Arrowhead Pharmaceuticals Receives TGA Approval of REDEMPLO® (Plozasiran) in Australia, Expanding Global Access for Patients with Familial Chylomicronemia Syndrome (FCS)

Familial chylomicronemia syndrome (FCS) remains one of the most challenging lipid disorders, affecting roughly 1‑13 individuals per million worldwide. Patients experience triglyceride levels that can exceed 880 mg/dL, driving recurrent, often fatal pancreatitis and a cascade of metabolic complications. Traditional lipid‑lowering agents provide limited benefit, leaving a substantial unmet medical need for targeted therapies that can safely and sustainably reduce triglyceride burden.

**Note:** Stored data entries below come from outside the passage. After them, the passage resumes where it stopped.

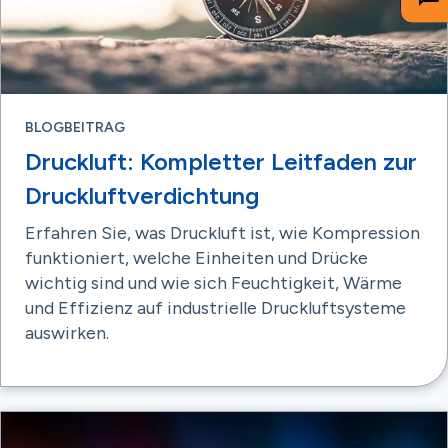
BLOGBEITRAG
Druckluft: Kompletter Leitfaden zur
Druckluftverdichtung
Erfahren Sie, was Druckluft ist, wie Kompression
funktioniert, welche Einheiten und Drücke
wichtig sind und wie sich Feuchtigkeit, Wärme
und Effizienz auf industrielle Druckluftsysteme
auswirken.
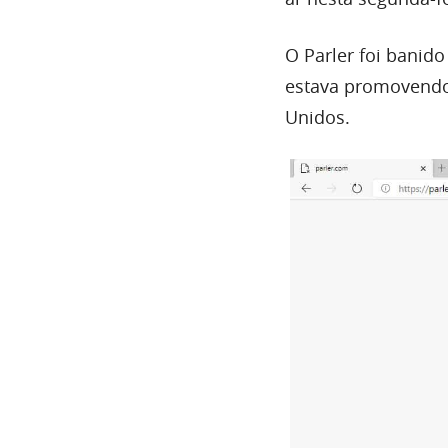
O Parler foi banido
estava promovendo 
Unidos.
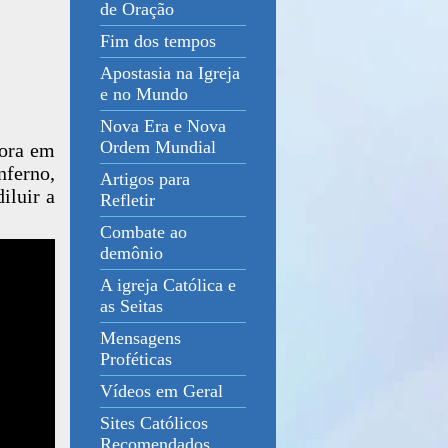
de Oração
Fim dos tempos
Apostasia na Igreja
e no Mundo
Nova Era e Nova
Ordem Mundial
hora em
nferno,
Artigos para
iluir a
Refletir
Combate ao
demônio
A igreja Católica e
as Seitas
Mensagens
Proféticas
Vídeos em Geral
Sites Católicos
Recomendados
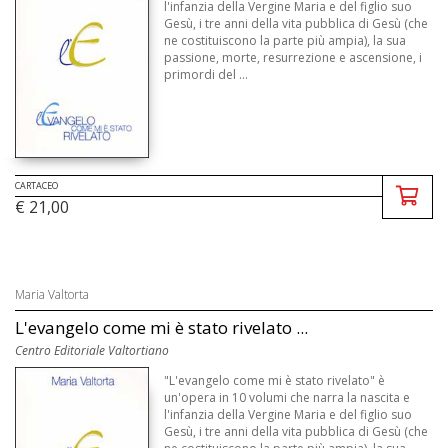
l'infanzia della Vergine Maria e del figlio suo
Gesù, i tre anni della vita pubblica di Gesù (che
ne costituiscono la parte più ampia), la sua
passione, morte, resurrezione e ascensione, i
primordi del ...
CARTACEO
€ 21,00
Maria Valtorta
L'evangelo come mi è stato rivelato ...
Centro Editoriale Valtortiano
"L'evangelo come mi è stato rivelato" è
un'opera in 10 volumi che narra la nascita e
l'infanzia della Vergine Maria e del figlio suo
Gesù, i tre anni della vita pubblica di Gesù (che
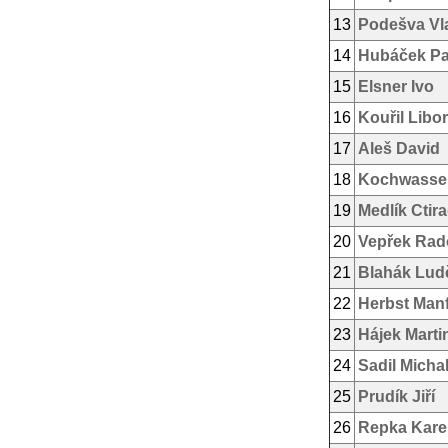
13
Podešva Vl
14
Hubáček Pa
15
Elsner Ivo
16
Kouřil Libor
17
Aleš David
18
Kochwasser
19
Medlík Ctir
20
Vepřek Rad
21
Blahák Lud
22
Herbst Man
23
Hájek Marti
24
Sadil Micha
25
Prudík Jiří
26
Repka Kare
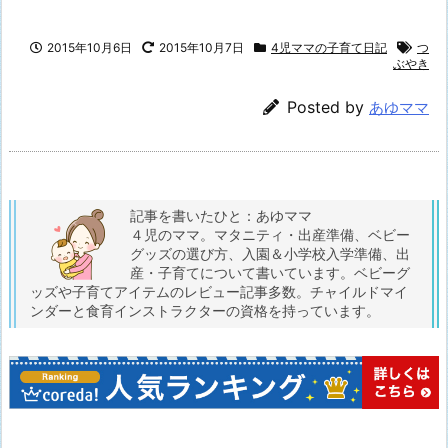
2015年10月6日
2015年10月7日
4児ママの子育て日記
つ
ぶやき
Posted by
あゆママ
記事を書いたひと：あゆママ
４児のママ。マタニティ・出産準備、ベビー
グッズの選び方、入園＆小学校入学準備、出
産・子育てについて書いています。ベビーグ
ッズや子育てアイテムのレビュー記事多数。チャイルドマイ
ンダーと食育インストラクターの資格を持っています。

REDEMPLO® (plozasiran) leverages Arrowhead’s proprietary TRiM™ platform to silence the APOC3 gene, curbing apoC‑III production and restoring normal triglyceride catabolism. The Phase 3 PALISADE study, spanning 39 sites and 75 adult participants, demonstrated a median 80% drop in fasting triglycerides and an 83% reduction in acute pancreatitis events compared with placebo. The Australian TGA’s priority‑review pathway, coupled with Breakthrough Therapy and Orphan Drug designations in the U.S., underscores the drug’s clinical promise and regulatory momentum, positioning REDEMPLO as a first‑in‑class option across multiple jurisdictions.

From a commercial perspective, the Australian approval expands Arrowhead’s global footprint and reinforces the viability of RNA interference therapeutics in rare disease markets. With the drug already cleared in the U.S., Canada, China, and pending European authorization, Arrowhead can pursue coordinated pricing and reimbursement strategies that reflect the high value of disease‑modifying outcomes. Moreover, the success of REDEMPLO bolsters confidence in the TRiM™ platform for upcoming Phase 3 programs targeting severe hypertriglyceridaemia, potentially unlocking broader applications of siRNA technology in cardiometabolic care.